Hopefully the final word
We'll see by tomorrow. In any case:
Aside from taking swipes at me, 20-somethings, and comp-lit grad students, BC does nothing but reassert his questionable premise at more than sufficient length.
> [W]hat is it about our age that prevents us
> from
> seeing Achilles as the tragic figure he is?
Well if some of us happen to think that Achilles is not the tragic hero of the Iliad, then BC should either be willing to engage with us or else desist from accusing others of having views impervious to reconsideration. Not that I would level that accusation myself; he hasn't repeated his false claim that the Iliad begins and ends with Achilles, so I will take that point as conceded---and add further that
the comparison between the rage of Achilles, which transfers from one target to another throughout the poem but remains essentially unchanged, as against the occasion of Hector's death, which is the symbolic death of the city of Troy itself, points in favor of the latter as being Homer's true tragic hero.
> [Hector] _is_
> one-dimensional.
> His loyalty to family, tribe and country is absolute
> and absolutely defining for him.
This is BC's first huge error. As he should well know, those are loyalties that are rarely in harmony in the Greek tradition, and indeed, the conflict between such loyalties is the very subject matter of Greek tragedy. Conflict of right against right, as a philosopher and interpreter smarter than me or BC noticed. Hector's duties as a father and husband---witness Andromache's pleadings---point him in one direction, his duties as defender of Troy, in another. And Hector is tragically and ironically aware of the trajectory of his fate. He understands that fate is inexorable, and nevertheless continues to struggle against it until he is finally killed. Hector is duty-bound to conflicting ends, and stands finally, yes, as an individual before Achilles and before the doom that the gods have decreed for him.That is, in short, the life of a tragic hero.

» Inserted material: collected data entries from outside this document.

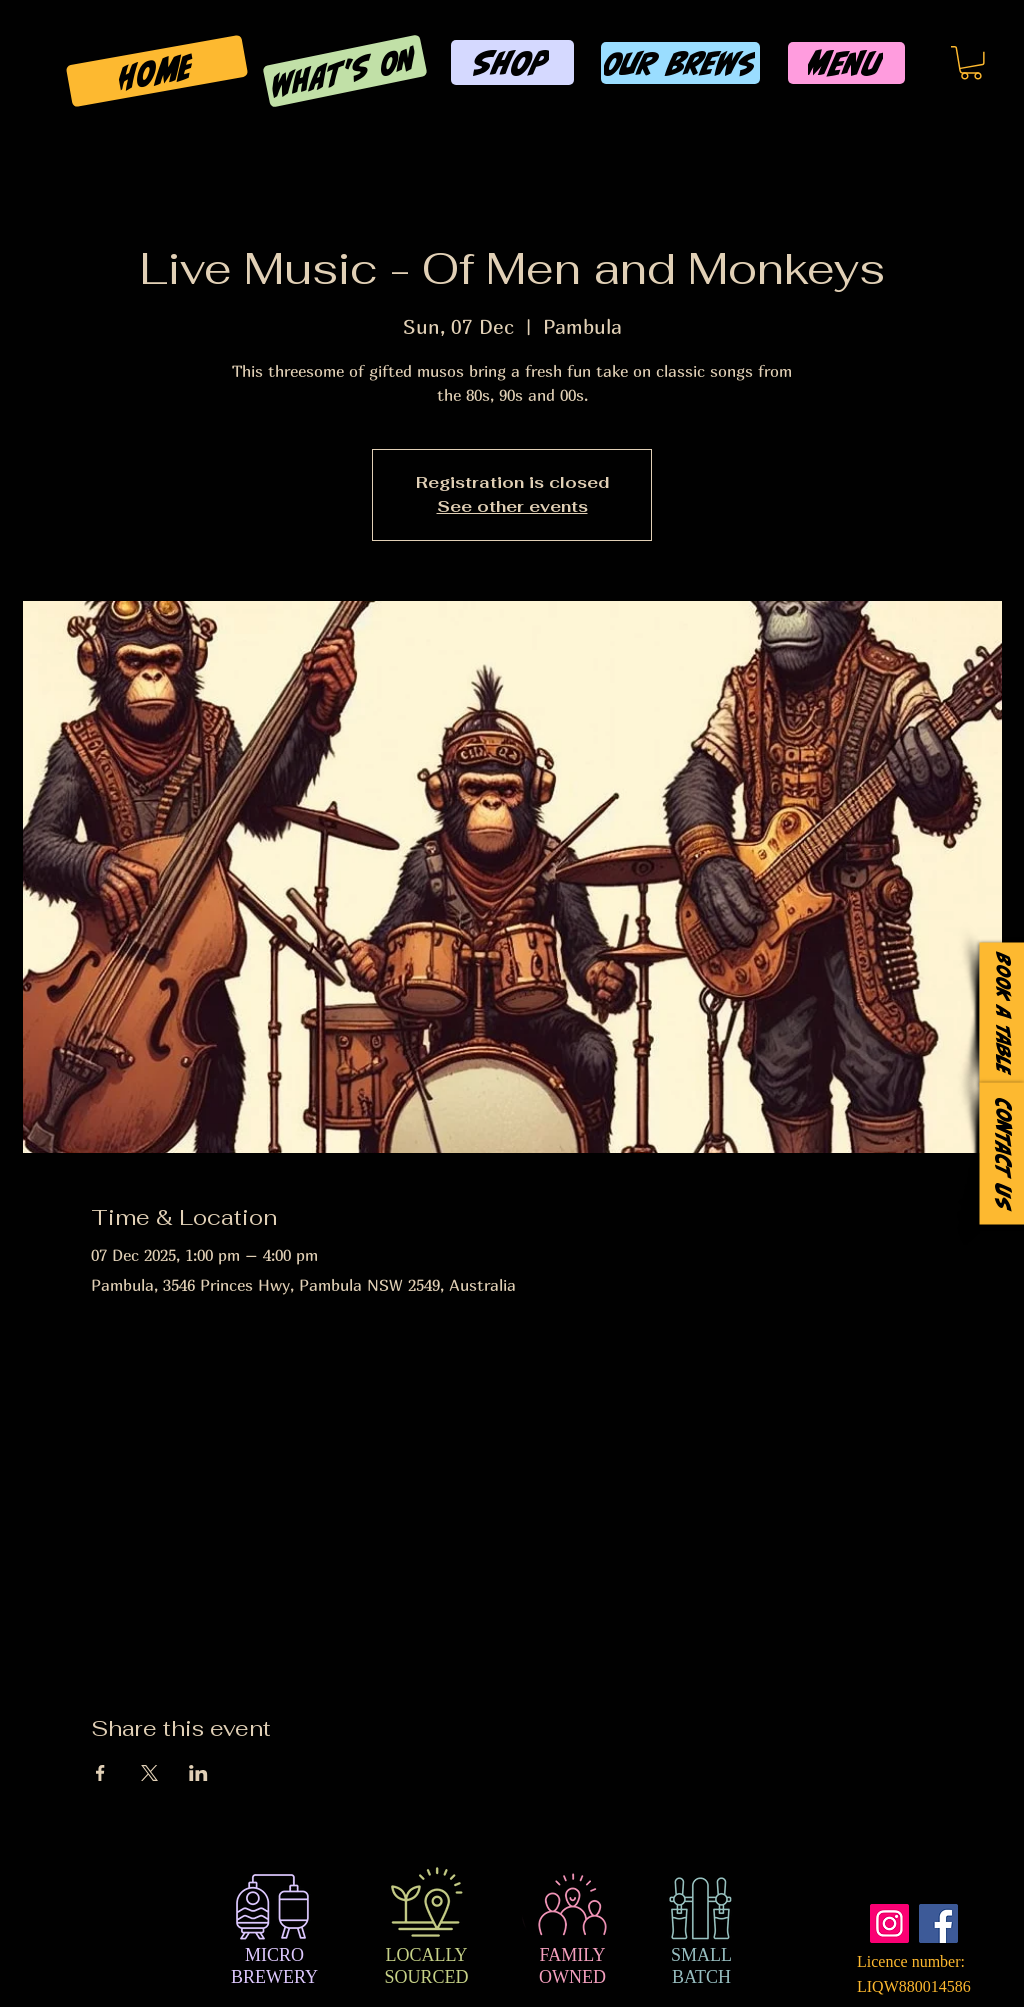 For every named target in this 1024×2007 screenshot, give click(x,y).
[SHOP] (512, 62)
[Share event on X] (149, 1773)
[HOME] (157, 71)
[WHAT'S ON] (344, 70)
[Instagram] (889, 1923)
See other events (512, 506)
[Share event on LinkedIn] (198, 1773)
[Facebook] (938, 1923)
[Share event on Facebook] (100, 1773)
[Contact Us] (1001, 1154)
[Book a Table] (1001, 1014)
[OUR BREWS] (680, 63)
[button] (971, 63)
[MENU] (846, 63)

BC continues to speak about Achilles' "choice" as if there were ever a choice for him to make. What obvious nonsense this is. Does he actually believe that there is a possibility that Achilles could ever have departed Troy? All that ever motivates him is the pursuit of his own honor---whether injured by Agamemnon's sleight, or Hector's slaying of Patroclus. (See Auden's poem "The Shield of Achilles," which ends "Man-slaying Achilles/ Who would not live long.") He moves from one point to the next essentially unchanged, undergoing no tragic transformation; what changes is everything around him. Achilles is thus a necessary convention of classical epic poetry, a "character" in a sense far different from our modern notion of character, representing not even an archetype so much as a force of nature. (Heraclitus recognized this when he said a man's character is his fate.) He does not represent radical individualism because he is not an individual. He is fate's representative, named as such at the outset of the poem, whereas Hector is the hero exalted at its conclusion.

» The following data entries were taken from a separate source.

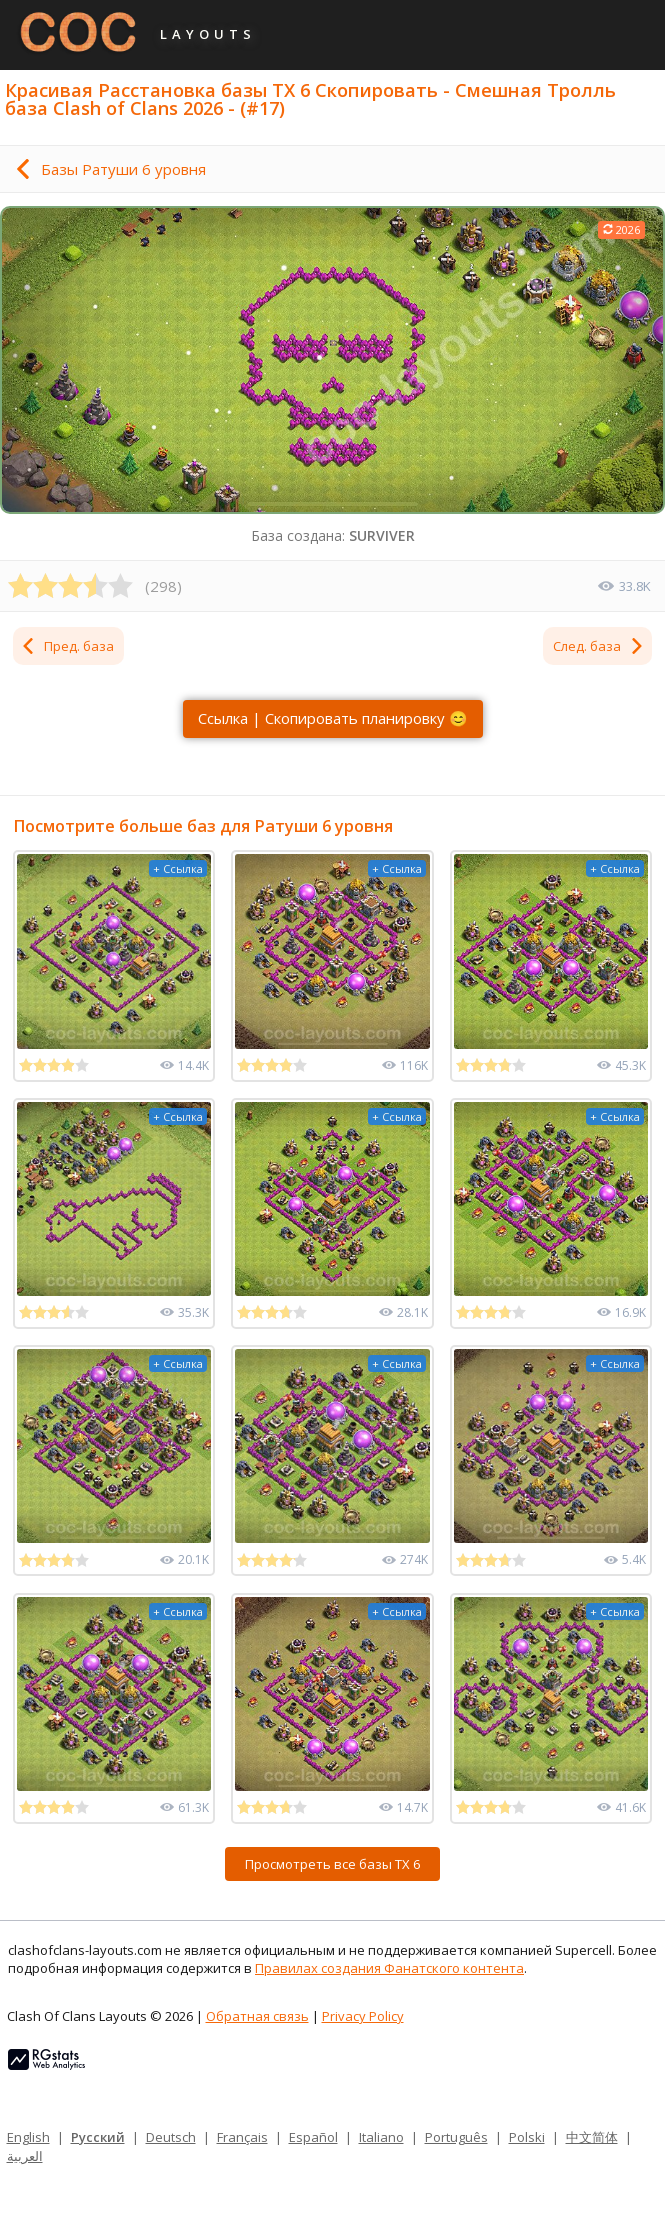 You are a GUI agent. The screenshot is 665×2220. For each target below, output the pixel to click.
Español (313, 2137)
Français (242, 2137)
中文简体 (592, 2137)
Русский (98, 2137)
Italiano (381, 2137)
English (28, 2137)
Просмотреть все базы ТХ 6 (332, 1864)
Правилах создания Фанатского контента (389, 1968)
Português (456, 2137)
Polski (527, 2137)
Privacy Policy (363, 2016)
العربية (25, 2156)
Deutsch (171, 2137)
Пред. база (67, 646)
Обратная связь (257, 2016)
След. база (599, 646)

That last point also reveals what's wrong with BC's casual dismissal of Robert Fagles. Whatever BC's talents, and they are of course many, I will still bet absolutely anything at all that he does not have the same expertise in the intricacies of Homeric Greek as the translator of the Iliad and the Odyssey. And it is through his language that Homer himself reveals his sympathies and makes manifest the structure of the Iliad's tragedy. Yes, Achilles has an indispensible role in the unfolding of that tragedy, but not as the tragic hero---that role belongs to Hector, of whose downfall Achilles, still alive and unfallen at the poem's end, is the instrument.
BC's insistence on Achilles having a choice reveals his inability to understand either Achilles or the interpretation of Greek literature---which as Robert Fagles could tell him if he had a bit more respect for the important scholarship on the subject, ultimately comes back to language. Homer deliberately uses the word "anangke," which conveys inescapable necessity as well as fate, rather than "moira," which implies a destiny that is at least unknowable and occluded if not still open. The relevant question is not what choice did this or that character make---such an emphasis is fundamentally post-Homeric---but how clearly could he understand his role in the unfolding of anangke.
Why, one has to ask finally, does BC toss modern political categories around so liberally? They have absolutely no bearing on the Homeric worldview---ideas of radical individualism, much less "unreflective family values conservatism," or "collectivism," simply have no place. The Iliad has to be appreciated in its own terms and under its own conventions or it cannot be appreciated at all. One must ask in exhaustion, with the German classicist Wilamowitz, "Kann man doch nicht lesen?"